**Description of the task**: Show every line of the data that includes the word "Giappone".

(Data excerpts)
-- Opening Marker --
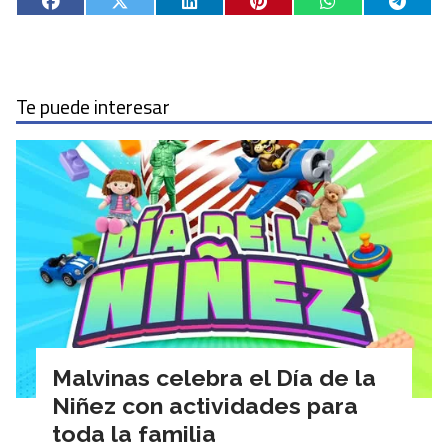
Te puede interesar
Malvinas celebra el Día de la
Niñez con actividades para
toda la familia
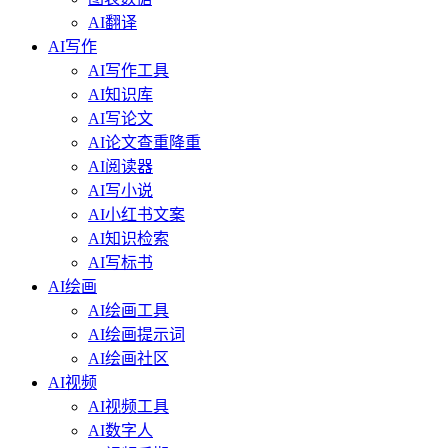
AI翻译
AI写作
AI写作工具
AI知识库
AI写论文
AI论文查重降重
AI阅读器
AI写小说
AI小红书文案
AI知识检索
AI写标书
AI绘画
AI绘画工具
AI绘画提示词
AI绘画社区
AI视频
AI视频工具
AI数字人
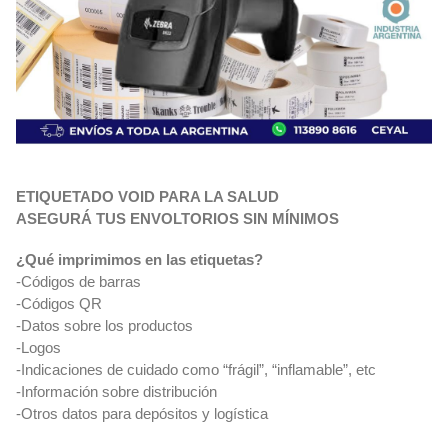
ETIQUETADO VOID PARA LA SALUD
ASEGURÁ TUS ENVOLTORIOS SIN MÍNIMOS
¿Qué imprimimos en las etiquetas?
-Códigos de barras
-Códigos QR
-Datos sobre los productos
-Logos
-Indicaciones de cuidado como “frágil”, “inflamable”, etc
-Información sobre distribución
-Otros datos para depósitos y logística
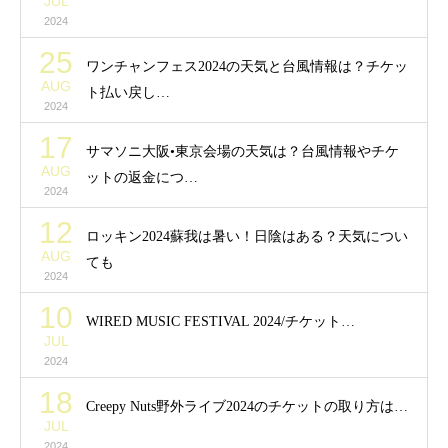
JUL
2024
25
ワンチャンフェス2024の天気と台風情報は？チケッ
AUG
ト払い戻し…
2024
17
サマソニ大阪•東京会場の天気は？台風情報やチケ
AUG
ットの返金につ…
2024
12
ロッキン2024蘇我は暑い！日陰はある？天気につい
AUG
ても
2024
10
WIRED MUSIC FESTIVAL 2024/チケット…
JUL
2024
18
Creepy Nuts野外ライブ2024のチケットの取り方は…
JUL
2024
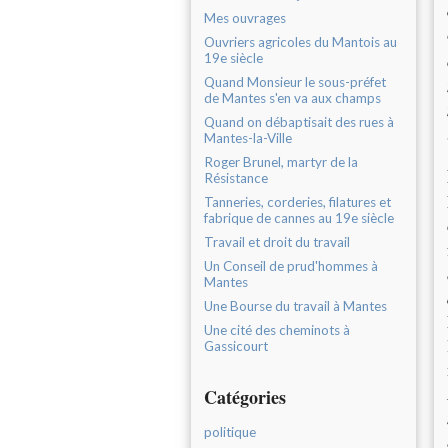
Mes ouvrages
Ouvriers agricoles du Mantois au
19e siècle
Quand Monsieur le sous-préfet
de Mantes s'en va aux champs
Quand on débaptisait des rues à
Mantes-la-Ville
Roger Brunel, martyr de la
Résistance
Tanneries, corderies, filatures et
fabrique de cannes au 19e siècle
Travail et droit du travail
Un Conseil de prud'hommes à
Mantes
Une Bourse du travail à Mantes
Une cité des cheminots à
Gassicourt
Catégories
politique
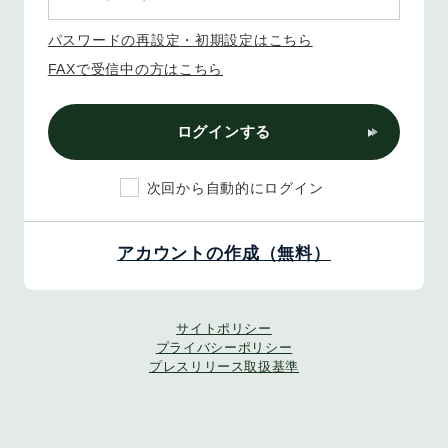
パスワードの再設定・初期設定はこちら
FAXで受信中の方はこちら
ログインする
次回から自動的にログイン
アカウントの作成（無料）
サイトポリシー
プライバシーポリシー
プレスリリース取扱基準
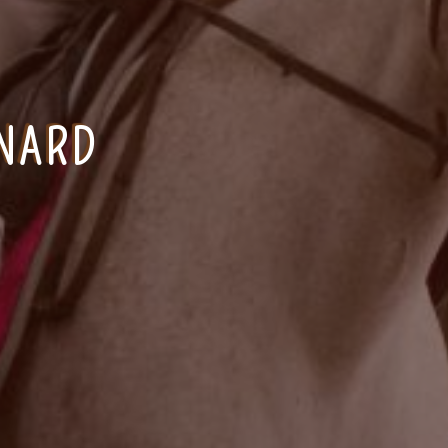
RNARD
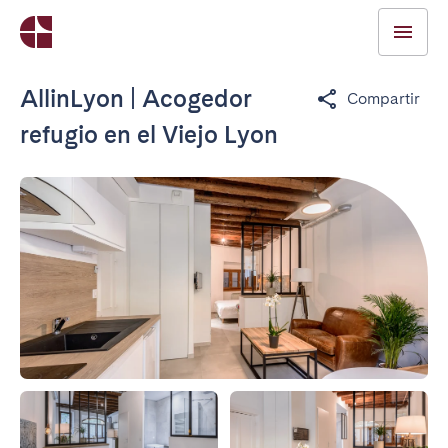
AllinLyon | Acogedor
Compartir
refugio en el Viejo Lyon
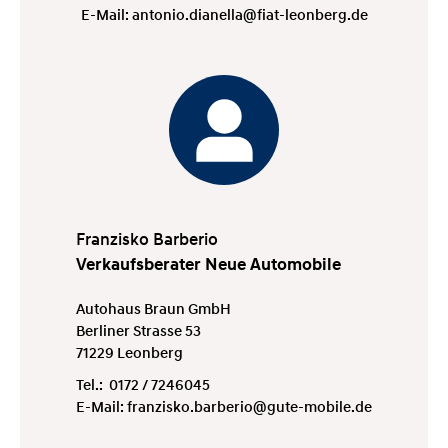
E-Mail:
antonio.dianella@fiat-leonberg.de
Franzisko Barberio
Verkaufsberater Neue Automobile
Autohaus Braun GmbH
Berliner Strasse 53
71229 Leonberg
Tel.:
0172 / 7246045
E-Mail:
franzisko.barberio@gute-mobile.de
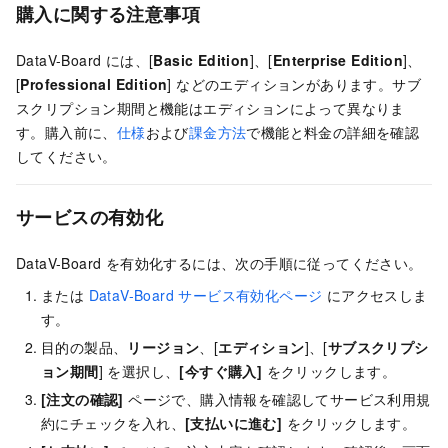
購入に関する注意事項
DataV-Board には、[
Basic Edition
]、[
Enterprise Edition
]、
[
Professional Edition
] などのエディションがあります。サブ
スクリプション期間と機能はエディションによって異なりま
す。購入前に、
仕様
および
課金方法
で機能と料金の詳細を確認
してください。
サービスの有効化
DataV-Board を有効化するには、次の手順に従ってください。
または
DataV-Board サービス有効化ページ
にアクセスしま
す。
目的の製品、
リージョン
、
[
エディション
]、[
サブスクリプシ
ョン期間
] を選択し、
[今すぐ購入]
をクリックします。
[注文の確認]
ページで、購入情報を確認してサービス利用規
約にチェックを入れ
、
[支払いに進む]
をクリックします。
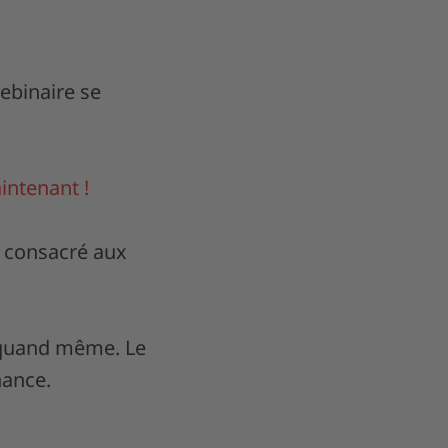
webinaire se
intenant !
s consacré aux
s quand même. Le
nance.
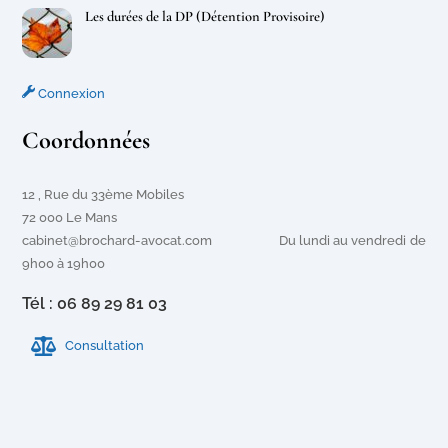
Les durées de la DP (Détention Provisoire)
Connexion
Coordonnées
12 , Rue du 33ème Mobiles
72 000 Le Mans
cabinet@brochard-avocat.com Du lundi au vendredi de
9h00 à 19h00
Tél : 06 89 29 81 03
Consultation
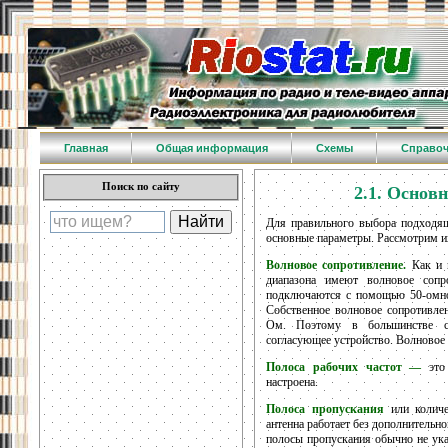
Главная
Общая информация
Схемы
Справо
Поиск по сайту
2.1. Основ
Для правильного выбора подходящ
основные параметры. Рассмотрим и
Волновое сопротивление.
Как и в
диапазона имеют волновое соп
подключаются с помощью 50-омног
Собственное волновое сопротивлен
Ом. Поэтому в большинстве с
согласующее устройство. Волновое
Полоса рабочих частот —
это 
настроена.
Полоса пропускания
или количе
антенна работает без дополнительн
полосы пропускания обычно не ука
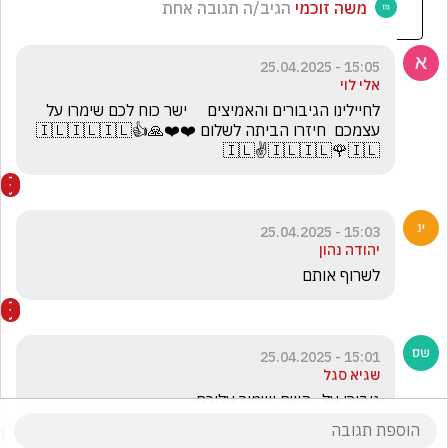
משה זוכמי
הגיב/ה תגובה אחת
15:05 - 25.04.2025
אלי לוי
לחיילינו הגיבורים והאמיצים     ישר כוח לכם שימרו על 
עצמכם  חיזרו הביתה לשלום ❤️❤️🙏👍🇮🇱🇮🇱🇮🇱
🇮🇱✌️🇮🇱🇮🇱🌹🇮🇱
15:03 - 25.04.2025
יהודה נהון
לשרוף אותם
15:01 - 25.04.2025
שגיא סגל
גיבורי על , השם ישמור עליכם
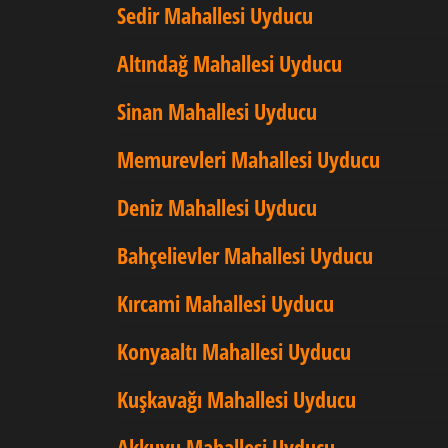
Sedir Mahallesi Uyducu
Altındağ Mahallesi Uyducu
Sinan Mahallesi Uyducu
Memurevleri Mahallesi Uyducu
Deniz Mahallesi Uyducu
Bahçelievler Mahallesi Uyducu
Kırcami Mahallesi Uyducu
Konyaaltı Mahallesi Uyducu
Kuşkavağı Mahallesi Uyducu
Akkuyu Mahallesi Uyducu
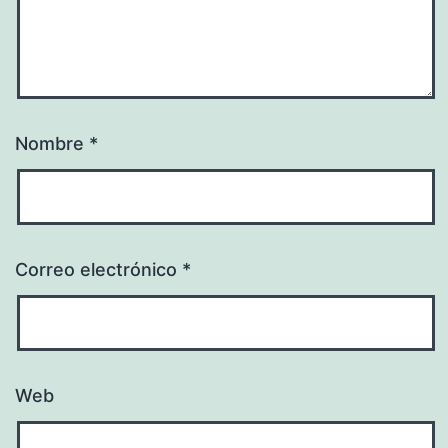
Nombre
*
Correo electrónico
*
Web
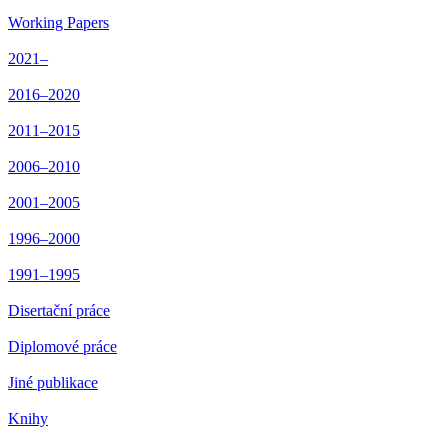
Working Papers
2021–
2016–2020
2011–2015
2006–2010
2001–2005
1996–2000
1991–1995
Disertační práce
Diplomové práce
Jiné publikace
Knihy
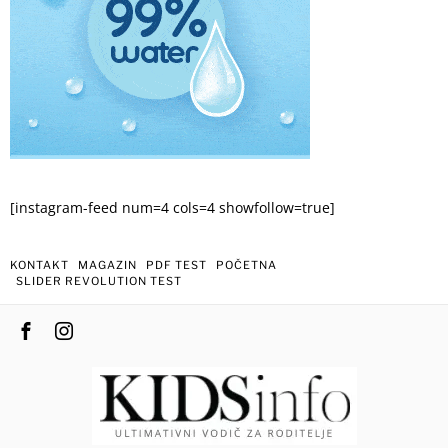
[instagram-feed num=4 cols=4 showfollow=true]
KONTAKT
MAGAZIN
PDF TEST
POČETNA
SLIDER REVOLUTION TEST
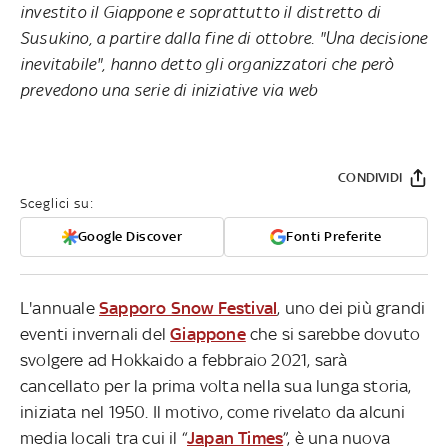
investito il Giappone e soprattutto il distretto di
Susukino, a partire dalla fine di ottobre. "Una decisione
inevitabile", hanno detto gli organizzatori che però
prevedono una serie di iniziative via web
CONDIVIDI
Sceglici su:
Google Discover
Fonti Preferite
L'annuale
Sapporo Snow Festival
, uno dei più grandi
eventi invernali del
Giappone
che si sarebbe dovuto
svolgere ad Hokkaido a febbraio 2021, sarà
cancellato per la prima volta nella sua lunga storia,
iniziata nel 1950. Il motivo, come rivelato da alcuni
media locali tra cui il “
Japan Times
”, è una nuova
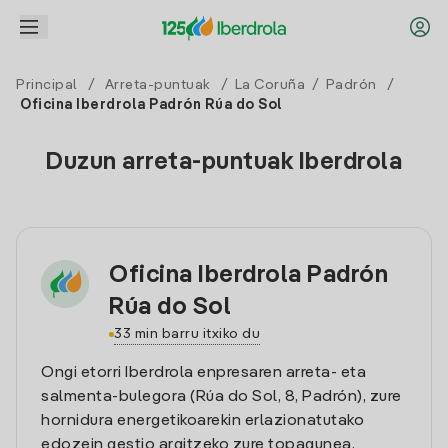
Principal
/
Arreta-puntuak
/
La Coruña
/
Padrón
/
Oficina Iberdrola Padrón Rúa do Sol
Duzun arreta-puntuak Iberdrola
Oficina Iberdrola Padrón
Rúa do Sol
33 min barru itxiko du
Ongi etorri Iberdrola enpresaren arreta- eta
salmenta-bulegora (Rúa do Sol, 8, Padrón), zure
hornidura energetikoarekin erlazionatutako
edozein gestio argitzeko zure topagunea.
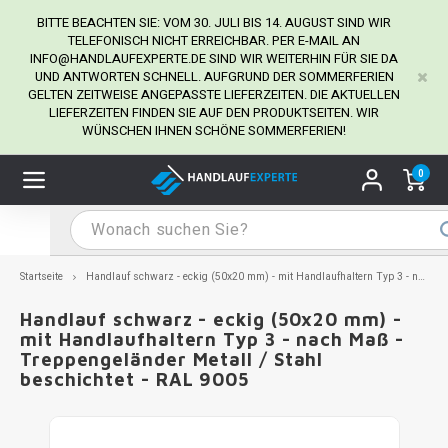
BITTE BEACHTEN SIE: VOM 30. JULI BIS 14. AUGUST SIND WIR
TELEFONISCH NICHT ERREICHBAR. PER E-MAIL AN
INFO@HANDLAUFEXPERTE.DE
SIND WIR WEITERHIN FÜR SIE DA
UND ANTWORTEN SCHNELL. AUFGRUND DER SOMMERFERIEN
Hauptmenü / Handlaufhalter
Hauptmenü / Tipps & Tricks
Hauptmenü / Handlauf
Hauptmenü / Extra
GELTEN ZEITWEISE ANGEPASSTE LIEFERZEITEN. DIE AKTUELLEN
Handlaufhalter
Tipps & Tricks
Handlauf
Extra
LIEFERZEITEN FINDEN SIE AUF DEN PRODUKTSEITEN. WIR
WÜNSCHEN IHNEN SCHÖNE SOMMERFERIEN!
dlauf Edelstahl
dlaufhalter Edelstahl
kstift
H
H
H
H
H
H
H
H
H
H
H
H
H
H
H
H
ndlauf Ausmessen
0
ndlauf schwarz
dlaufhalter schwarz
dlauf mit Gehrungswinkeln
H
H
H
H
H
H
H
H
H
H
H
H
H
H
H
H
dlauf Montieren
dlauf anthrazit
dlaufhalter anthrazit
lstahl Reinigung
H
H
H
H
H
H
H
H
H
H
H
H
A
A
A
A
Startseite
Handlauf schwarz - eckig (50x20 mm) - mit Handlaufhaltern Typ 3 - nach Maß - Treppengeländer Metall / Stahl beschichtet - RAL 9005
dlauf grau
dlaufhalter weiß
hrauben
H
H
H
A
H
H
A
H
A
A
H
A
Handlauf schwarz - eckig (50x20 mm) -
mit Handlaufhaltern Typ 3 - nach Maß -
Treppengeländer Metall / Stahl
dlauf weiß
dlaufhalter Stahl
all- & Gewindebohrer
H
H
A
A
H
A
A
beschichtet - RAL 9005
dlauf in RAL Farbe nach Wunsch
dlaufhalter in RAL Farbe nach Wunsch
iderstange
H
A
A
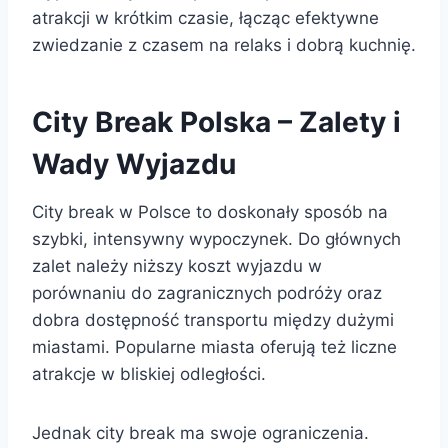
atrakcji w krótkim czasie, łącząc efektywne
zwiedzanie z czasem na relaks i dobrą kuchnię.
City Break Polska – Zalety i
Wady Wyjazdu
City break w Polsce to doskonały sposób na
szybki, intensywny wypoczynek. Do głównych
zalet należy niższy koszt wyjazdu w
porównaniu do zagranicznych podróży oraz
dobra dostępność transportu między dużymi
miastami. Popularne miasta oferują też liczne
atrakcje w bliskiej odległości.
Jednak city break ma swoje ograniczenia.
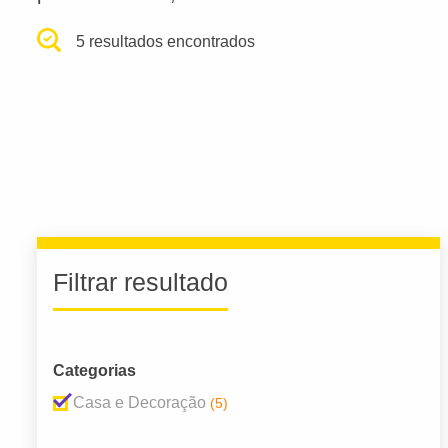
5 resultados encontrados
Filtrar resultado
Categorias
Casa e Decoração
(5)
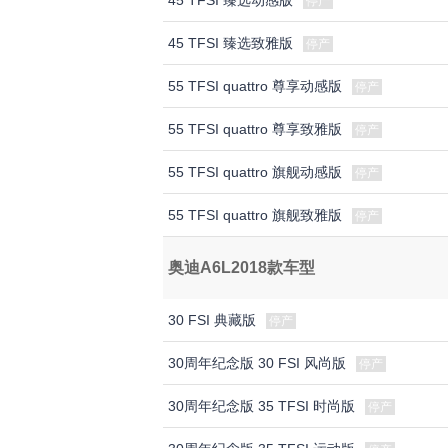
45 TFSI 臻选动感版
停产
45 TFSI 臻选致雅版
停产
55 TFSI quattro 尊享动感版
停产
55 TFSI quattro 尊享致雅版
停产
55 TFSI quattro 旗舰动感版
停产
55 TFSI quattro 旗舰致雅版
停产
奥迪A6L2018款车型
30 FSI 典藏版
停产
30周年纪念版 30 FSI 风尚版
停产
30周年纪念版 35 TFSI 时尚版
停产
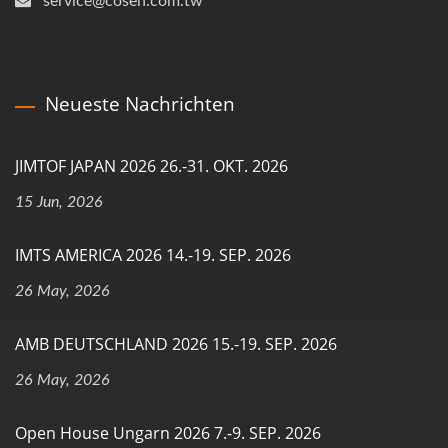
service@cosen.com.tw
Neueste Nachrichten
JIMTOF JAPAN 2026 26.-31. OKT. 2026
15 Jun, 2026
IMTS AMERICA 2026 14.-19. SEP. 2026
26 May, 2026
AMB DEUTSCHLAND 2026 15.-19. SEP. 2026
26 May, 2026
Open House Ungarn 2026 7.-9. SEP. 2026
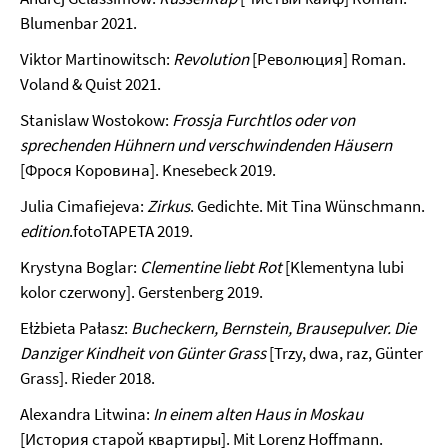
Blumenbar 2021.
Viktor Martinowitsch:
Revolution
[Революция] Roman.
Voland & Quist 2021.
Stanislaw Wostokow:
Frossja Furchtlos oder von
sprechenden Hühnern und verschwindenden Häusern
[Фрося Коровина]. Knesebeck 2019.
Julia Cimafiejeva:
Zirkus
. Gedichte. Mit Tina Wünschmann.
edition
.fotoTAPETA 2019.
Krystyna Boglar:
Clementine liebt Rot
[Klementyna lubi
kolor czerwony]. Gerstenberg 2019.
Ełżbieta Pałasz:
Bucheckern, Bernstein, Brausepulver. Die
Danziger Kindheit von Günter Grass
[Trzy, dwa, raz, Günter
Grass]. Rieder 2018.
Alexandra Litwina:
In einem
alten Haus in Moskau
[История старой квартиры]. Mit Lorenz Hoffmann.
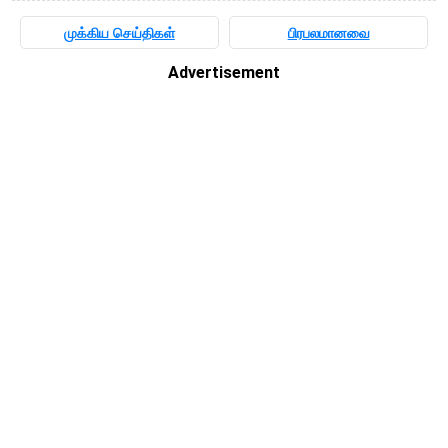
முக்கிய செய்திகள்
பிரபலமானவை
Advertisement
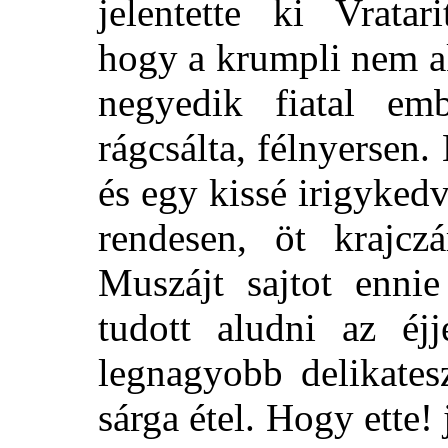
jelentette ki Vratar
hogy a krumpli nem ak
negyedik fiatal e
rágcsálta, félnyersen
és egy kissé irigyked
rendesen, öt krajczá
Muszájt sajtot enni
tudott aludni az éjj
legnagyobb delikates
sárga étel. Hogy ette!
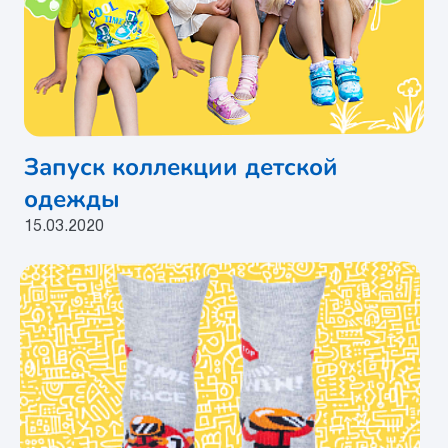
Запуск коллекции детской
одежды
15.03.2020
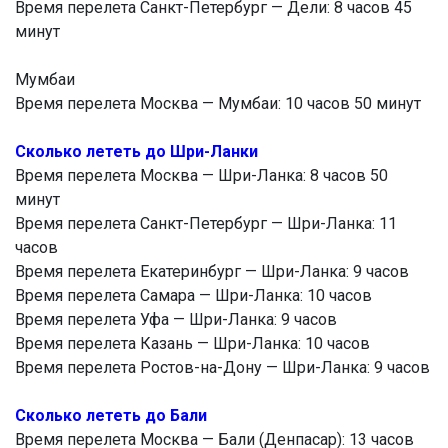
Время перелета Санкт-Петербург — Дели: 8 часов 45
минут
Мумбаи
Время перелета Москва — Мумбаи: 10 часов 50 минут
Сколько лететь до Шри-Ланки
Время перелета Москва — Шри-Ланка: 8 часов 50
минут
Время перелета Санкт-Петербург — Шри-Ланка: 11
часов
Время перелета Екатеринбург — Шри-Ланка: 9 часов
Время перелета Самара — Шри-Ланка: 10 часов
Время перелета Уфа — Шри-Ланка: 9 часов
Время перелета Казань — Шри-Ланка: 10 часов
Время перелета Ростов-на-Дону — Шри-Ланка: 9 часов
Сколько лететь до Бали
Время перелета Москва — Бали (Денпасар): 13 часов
-- Closing Marker --
**Answer space**:
investito il Giappone e soprattutto il distretto di
Giappone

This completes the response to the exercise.